Qoutes from OL XI Plenaries:
Metropolitan Kallistos of Diokleia - But when we are speaking of the icon as part of our prayer, then of course we need to qualify the word icon by saying the Holy Icon. What then is a Holy Icon? What kind of special image or reflection do we find in the Holy Icons? An excellent definition is given to us in a text from the 8th century from the life of Saint Stephen the New. He died as one of the martyrs in defense of one of the Holy icon, during the iconoclast travesty. And he calls the icon a door. The Holy Icon he says is said to be a door. What does that mean? The icon is a way of entry, but entry into what? It is a means of access. Access where? It is a point of meeting and encounter, with whom? The answer to these questions is the icon is a door into the Kingdom of Heaven.

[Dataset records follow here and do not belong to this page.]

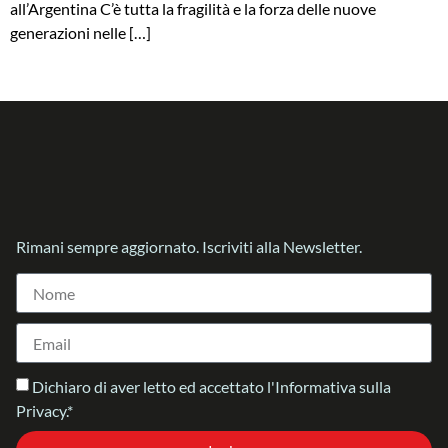
all’Argentina C’è tutta la fragilità e la forza delle nuove
generazioni nelle […]
Rimani sempre aggiornato. Iscriviti alla Newsletter.
Dichiaro di aver letto ed accettato l'Informativa sulla
Privacy.*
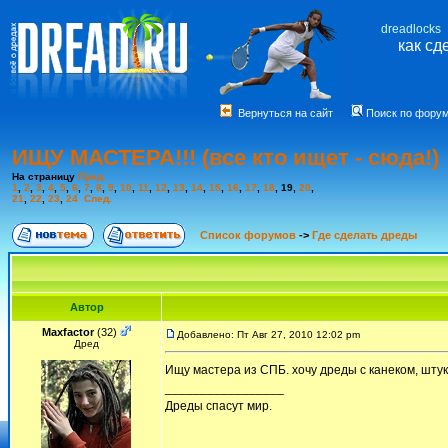
dreadlocks
как сд
Вернуться на сайт
Поиск по фору
ИЩУ МАСТЕРА!!! (все кто ищет - сюда!)
На страницу
Пред.
1
,
2
,
3
,
4
,
5
,
6
,
7
,
8
,
9
,
10
,
11
,
12
,
13
,
14
,
15
,
16
,
17
,
18
,
19
,
20
,
21
,
22
,
23
,
24
След.
Список форумов
->
Где сделать дреды
Автор
Maxfactor
(32)
Добавлено: Пт Авг 27, 2010 12:02 pm
Дред
Ищу мастера из СПБ. хочу дреды с канеком, штук
_________________
Дреды спасут мир.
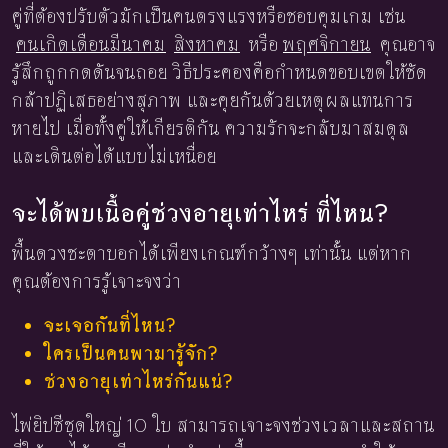
คู่ที่ต้องปรับตัวมักเป็นคนตรงแรงหรือชอบคุมเกม เช่น
คนเกิดเดือนมีนาคม
สิงหาคม
หรือ
พฤศจิกายน
คุณอาจ
รู้สึกถูกกดดันจนถอย วิธีประคองคือกำหนดขอบเขตให้ชัด
กล้าปฏิเสธอย่างสุภาพ และคุยกันด้วยเหตุผลแทนการ
หายไป เมื่อทั้งคู่ให้เกียรติกัน ความรักจะกลับมาสมดุล
และเดินต่อได้แบบไม่เหนื่อย
จะได้พบเนื้อคู่ช่วงอายุเท่าไหร่ ที่ไหน?
พื้นดวงชะตาบอกได้เพียงเกณฑ์กว้างๆ เท่านั้น แต่หาก
คุณต้องการรู้เจาะจงว่า
จะเจอกันที่ไหน?
ใครเป็นคนพามารู้จัก?
ช่วงอายุเท่าไหร่กันแน่?
ไพ่ยิปซีชุดใหญ่ 10 ใบ สามารถเจาะจงช่วงเวลาและสถาน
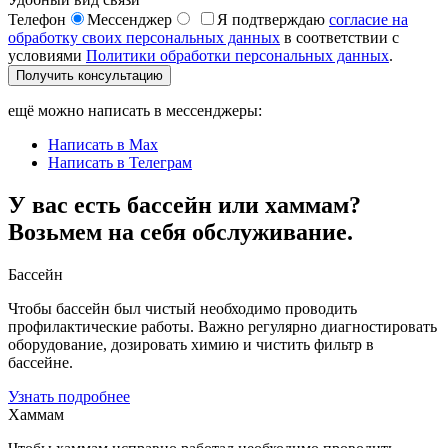
Телефон
Мессенджер
Я подтверждаю
согласие на
обработку своих персональных данных
в соответствии с
условиями
Политики обработки персональных данных
.
Получить консультацию
ещё можно написать в мессенджеры:
Написать в Max
Написать в Телеграм
У вас есть бассейн или хаммам?
Возьмем на себя обслуживание.
Бассейн
Чтобы бассейн был чистый необходимо проводить
профилактические работы. Важно регулярно диагностировать
оборудование, дозировать химию и чистить фильтр в
бассейне.
Узнать подробнее
Хаммам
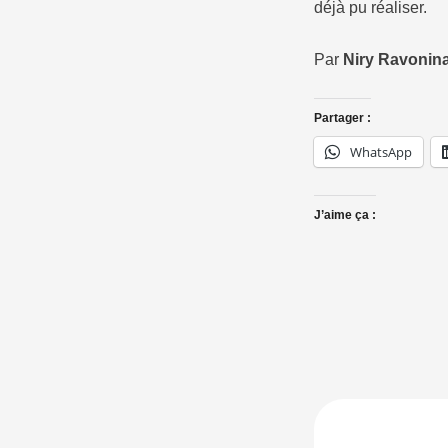
déjà pu réaliser.
Par
Niry Ravonin
Partager :
WhatsApp
J’aime ça :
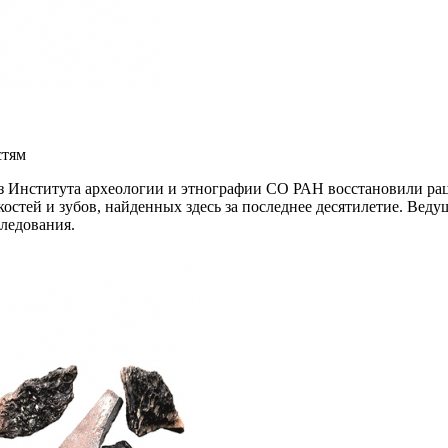
стям
 Института археологии и этнографии СО РАН восстановили рац
 костей и зубов, найденных здесь за последнее десятилетие. В
ледования.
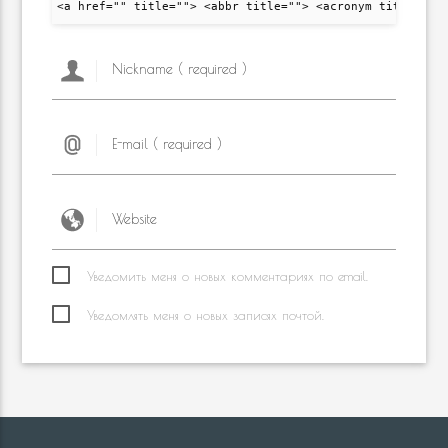
<a href="" title=""> <abbr title=""> <acronym title="">
Уведомить меня о новых комментариях по email.
Уведомлять меня о новых записях почтой.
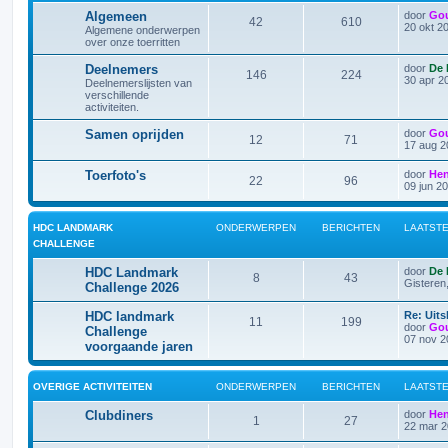
Algemeen
door
Go
42
610
20 okt 2
Algemene onderwerpen
over onze toerritten
Deelnemers
door
De 
146
224
30 apr 2
Deelnemerslijsten van
verschillende
activiteiten.
Samen oprijden
door
Go
12
71
17 aug 2
Toerfoto's
door
Hen
22
96
09 jun 2
HDC LANDMARK
ONDERWERPEN
BERICHTEN
LAATSTE
CHALLENGE
HDC Landmark
door
De 
8
43
Gisteren
Challenge 2026
HDC landmark
Re: Uit
11
199
door
Go
Challenge
07 nov 2
voorgaande jaren
OVERIGE ACTIVITEITEN
ONDERWERPEN
BERICHTEN
LAATSTE
Clubdiners
door
Hen
1
27
22 mar 2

Father Daniel Findikyan – Sacred iconography is well-known is Armenia, if perhaps a bit effusive than in the Byzantine world. Several Armenian churches come to mind for their exquisite iconography that covers practically every interior surface of the church. However, due in large measure to the very turbulent circumstances of the Armenian people, practically throughout our history, the Armenians preferred media for their sacred arts that were either more durable or more portable for their iconographic expression.
Father Andriy Chirovsky – If icons are expressions of our faith, then they are expressions that can be understood. They can be read. Those who prefer to say “write” rather than “paint” an icon – and both are just fine – want to emphasize the fact that there is meaning and that there is official Church teaching that Holy Tradition is embodied in icons. We are able to read it.
Prof. Richard Schneider – How do they work? How does all that happen? It’s a rather important subject because how it works makes all the difference between whether we view icons as some kind of unique transcendental object in the world, or whether we think that the way icons work is the way we work. The unique transcendental object is in fact US, not the icon.